You see an unfamiliar name written next to yours when you walk into the office and look on the master sheet, and you shudder.
Trainee. “Ewww.”
Trainees are a fact of life in the carriage trade. Everyone driving carriage had a “Once Upon a Time…” The seasoned drivers, with the exception of a few who have the personalities of Rabid Pit Bulls or the I.Q. of a gnat, all get stuck with a trainee once in a while. Several drivers, and I won’t say exactly who, are assigned trainees with explicit instructions to “Run them off.” For some of
Anyway, the state requirements in Utah to be a professional carriage driver are as follows:
1) You must be 21.
2) You must hold a valid/current Utah drivers license
3) That’s it.
4) No, really, that’s it!
Now, just because you qualify with those two items doesn’t mean that we will hand you the lines attached to a horse and wave bye-bye, turning you loose on an unsuspecting public.
Nope, first you go through the training program.

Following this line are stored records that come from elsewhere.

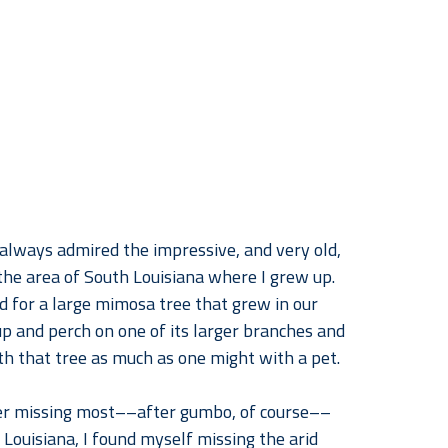
 always admired the impressive, and very old, 
 the area of South Louisiana where I grew up. 
ad for a large mimosa tree that grew in our 
p and perch on one of its larger branches and 
h that tree as much as one might with a pet.
er missing most––after gumbo, of course––
Louisiana, I found myself missing the arid 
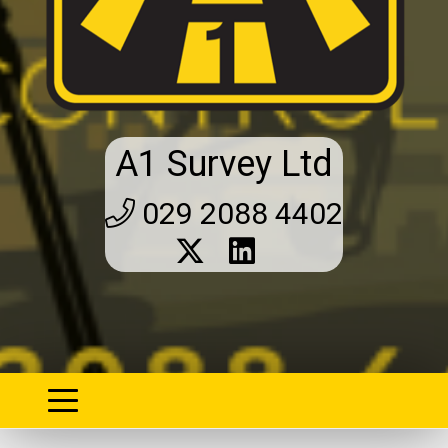
A1 Survey Ltd
029 2088 4402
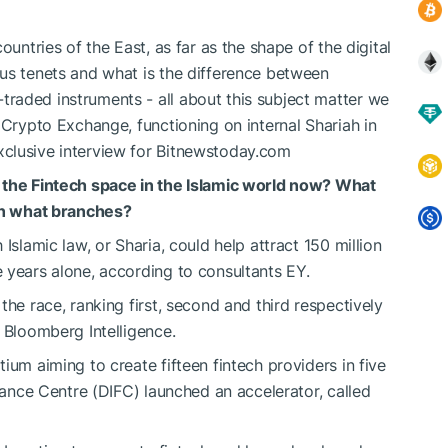
ountries of the East, as far as the shape of the digital
us tenets and what is the difference between
raded instruments - all about this subject matter we
 Crypto Exchange, functioning on internal Shariah in
xclusive interview for Bitnewstoday.com
 the Fintech space in the Islamic world now? What
 in what branches?
Islamic law, or Sharia, could help attract 150 million
 years alone, according to consultants EY.
the race, ranking first, second and third respectively
 Bloomberg Intelligence.
ium aiming to create fifteen fintech providers in five
inance Centre (DIFC) launched an accelerator, called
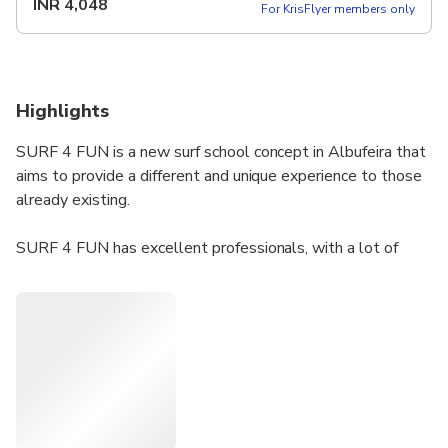
INR
4,048
For KrisFlyer members only
Highlights
SURF 4 FUN is a new surf school concept in Albufeira that
aims to provide a different and unique experience to those
already existing.
​SURF 4 FUN has excellent professionals, with a lot of
experience that allows you to learn and evolve quickly and
safely in this modality.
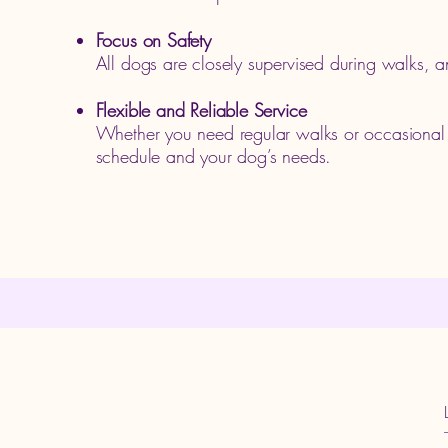
Focus on Safety
All dogs are closely supervised during walks, a
Flexible and Reliable Service
Whether you need regular walks or occasional o
schedule and your dog’s needs.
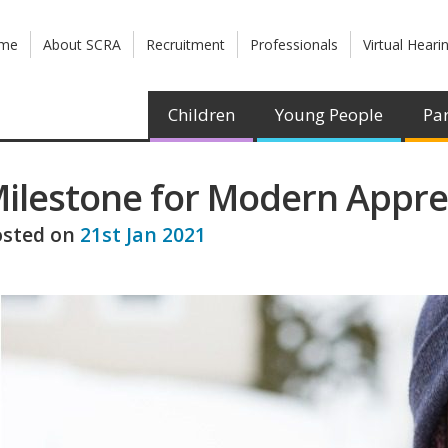
me
About SCRA
Recruitment
Professionals
Virtual Heari
Children
Young People
Par
ilestone for Modern Appr
osted on
21st Jan 2021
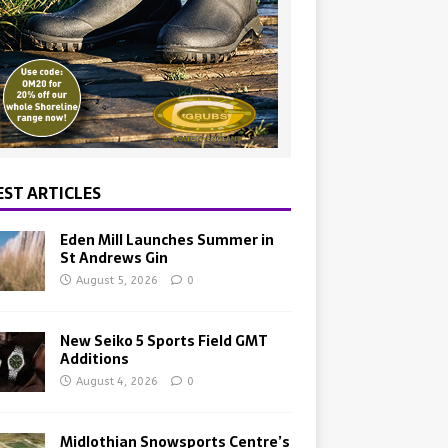
EST ARTICLES
Eden Mill Launches Summer in
St Andrews Gin
August 5, 2026
0
New Seiko 5 Sports Field GMT
Additions
August 4, 2026
0
Midlothian Snowsports Centre’s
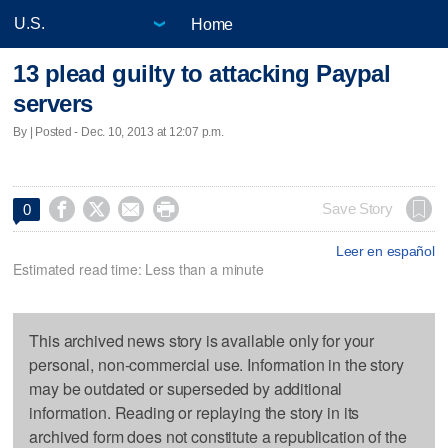
Home
13 plead guilty to attacking Paypal
servers
By | Posted - Dec. 10, 2013 at 12:07 p.m.




Save Story
0
Leer en español
Estimated read time: Less than a minute
This archived news story is available only for your
personal, non-commercial use. Information in the story
may be outdated or superseded by additional
information. Reading or replaying the story in its
archived form does not constitute a republication of the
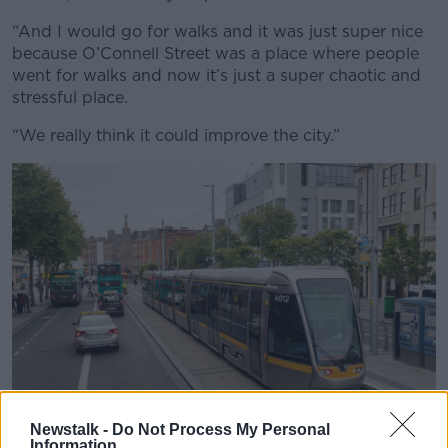
“And I would go for walks and it was just super nice
because O’Connell Street was a place where people
went for walks and now it’s just a super chaotic and
stressful place.
“We really think it could improve the city.”
Newstalk -
Do Not Process My Personal
Information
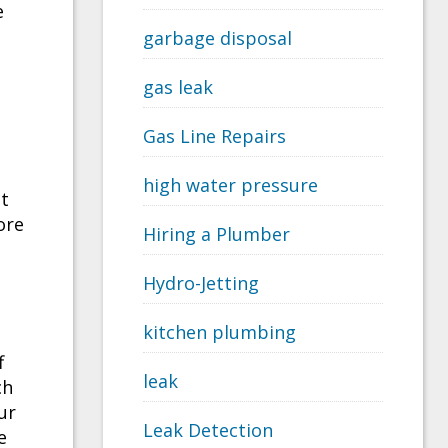
e
garbage disposal
gas leak
Gas Line Repairs
high water pressure
nt
ore
Hiring a Plumber
Hydro-Jetting
kitchen plumbing
f
leak
ch
ur
Leak Detection
e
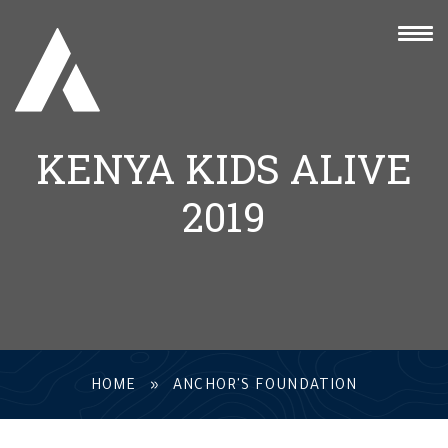
KENYA KIDS ALIVE
2019
HOME
»
ANCHOR'S FOUNDATION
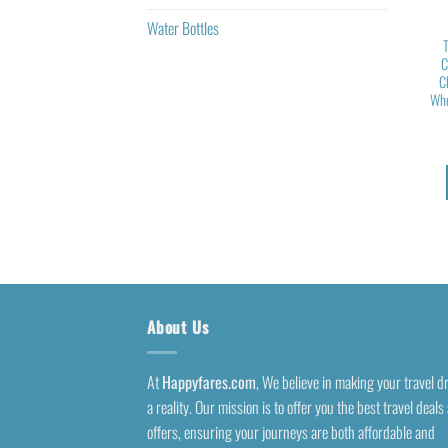
Water Bottles
C
C
Whe
About Us
At
Happyfares.com
, We believe in making your travel 
a reality. Our mission is to offer you the best travel deals
offers, ensuring your journeys are both affordable and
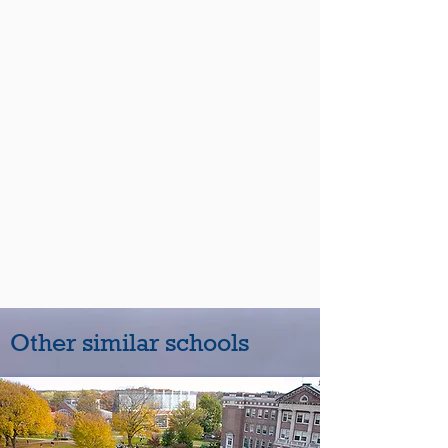
Other similar schools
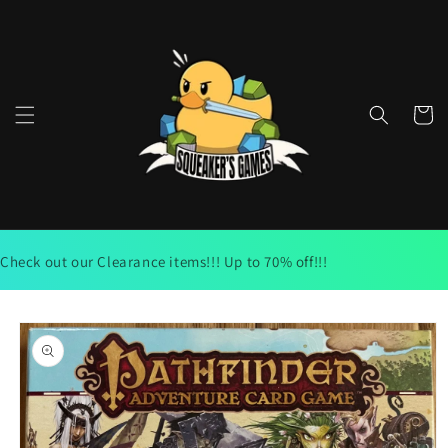
Skip to
content
Cart
Check out our Clearance items!!! Up to 70% off!!!
Skip to
product
information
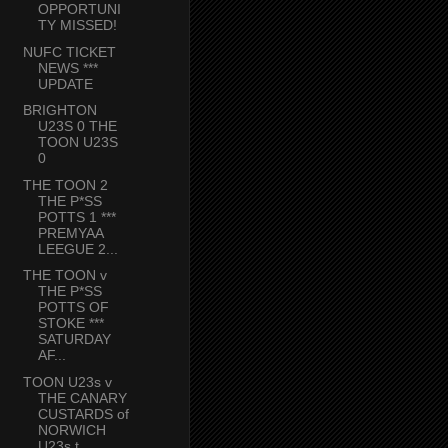
OPPORTUNI
TY MISSED!
NUFC TICKET
NEWS ***
UPDATE
BRIGHTON
U23S 0 THE
TOON U23S
0
THE TOON 2
THE P*SS
POTTS 1 ***
PREMYAA
LEEGUE 2...
THE TOON v
THE P*SS
POTTS OF
STOKE ***
SATURDAY
AF...
TOON U23s v
THE CANARY
CUSTARDS of
NORWICH
U23s t...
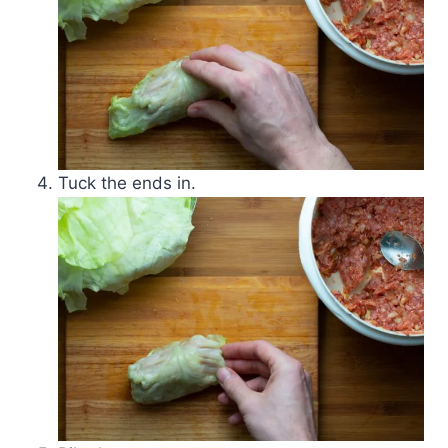
Tuck the ends in.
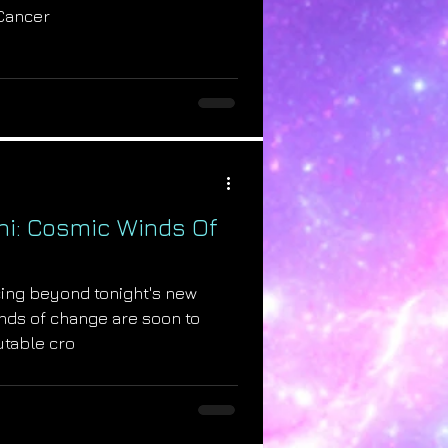
 Cancer
ni: Cosmic Winds Of
cing beyond tonight's new
nds of change are soon to
utable cro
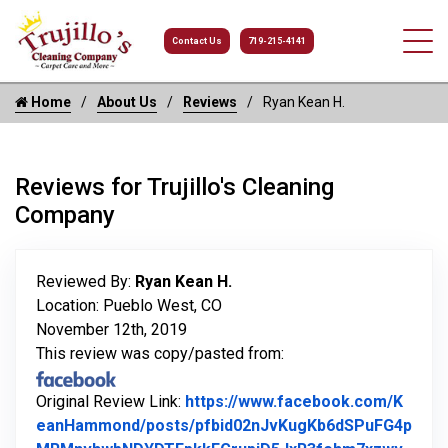
Contact Us
719-215-4141
Home
About Us
Reviews
Ryan Kean H.
Reviews for Trujillo's Cleaning
Company
Reviewed By:
Ryan Kean H.
Location: Pueblo West, CO
November 12th, 2019
This review was copy/pasted from:
Original Review Link:
https://www.facebook.com/K
eanHammond/posts/pfbid02nJvKugKb6dSPuFG4p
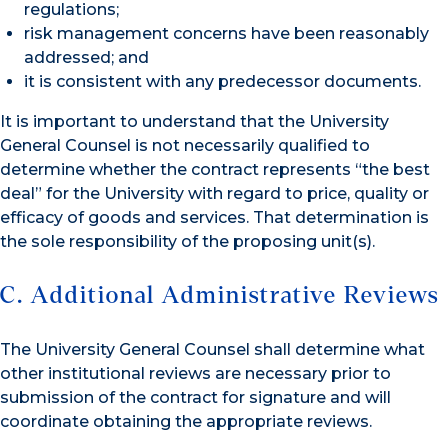
regulations;
risk management concerns have been reasonably
addressed; and
it is consistent with any predecessor documents.
It is important to understand that the University
General Counsel is not necessarily qualified to
determine whether the contract represents “the best
deal” for the University with regard to price, quality or
efficacy of goods and services. That determination is
the sole responsibility of the proposing unit(s).
C. Additional Administrative Reviews
The University General Counsel shall determine what
other institutional reviews are necessary prior to
submission of the contract for signature and will
coordinate obtaining the appropriate reviews.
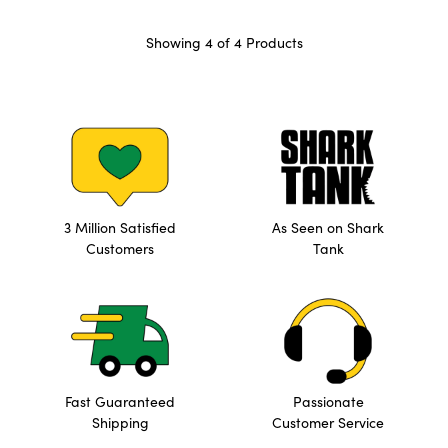
Showing 4 of 4 Products
3 Million Satisfied
As Seen on Shark
Customers
Tank
Fast Guaranteed
Passionate
Shipping
Customer Service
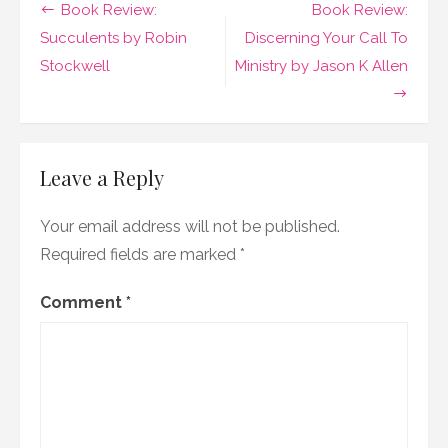
Post
Book Review:
Book Review:
of
Utmost
navigation
Succulents by Robin
Discerning Your Call To
Happiness
Stockwell
Ministry by Jason K Allen
by
Arundhati
Roy
Leave a Reply
Your email address will not be published.
Required fields are marked
*
Comment
*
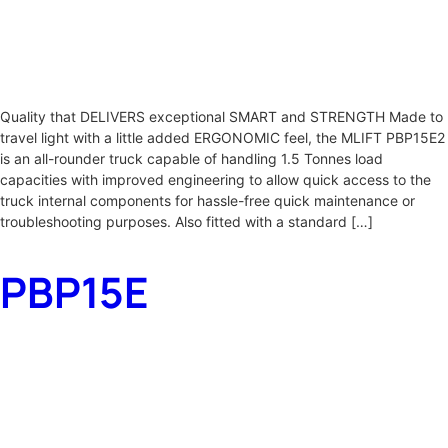
Quality that DELIVERS exceptional SMART and STRENGTH Made to
travel light with a little added ERGONOMIC feel, the MLIFT PBP15E2
is an all-rounder truck capable of handling 1.5 Tonnes load
capacities with improved engineering to allow quick access to the
truck internal components for hassle-free quick maintenance or
troubleshooting purposes. Also fitted with a standard […]
PBP15E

Preparation for writing this blog involved me asking Ro, the barn/office manager, several questions pertaining to the success rate of our training program. She was not real happy because I made her do math, and the first time we ran the numbers we came out at a
–20%, so we had to refigure. This is what we came up with:
50% The number of people who actually come in and begin training after calling about a position as a carriage driver and/or filling out the application. Some folks don’t even make the first cut. You have to be able to lift at least 30 pounds, and we stay out until 11 pm on weekdays and midnight on weekends, so if you have another job (for most of the drivers this is a second job. Except me, this is my full time/only gig. Yes, I know, I live a charmed life) and you have to be up early, this is probably not for you. May I suggest you consider a career as a Wal-Mart greeter? Apparently the only requirement is that you be upright and occasionally breathe.
50% The number of people who never return after the first night of training. And, funny as it sounds, some never make it through the first night.
You see, where we stage, in front of the South Gates at Temple Square, you have to go into Temple Square if you need to use the restrooms. Temple Square has three
So now we are at 25%. This is where our math went south the other day
Of the 25% that actually
So, sorry for the long interruption, but of the 25% that actually pass, 10% quit driving within a month, which is their probation period. Why? I don’t know. Most of them have a romanticized idea of what we do anyway. I had a trainee who sang opera in college and wanted to sing arias to his passengers.
I’m sorry, we’re strange people, but that is “Freak Show” quality right there, my friends.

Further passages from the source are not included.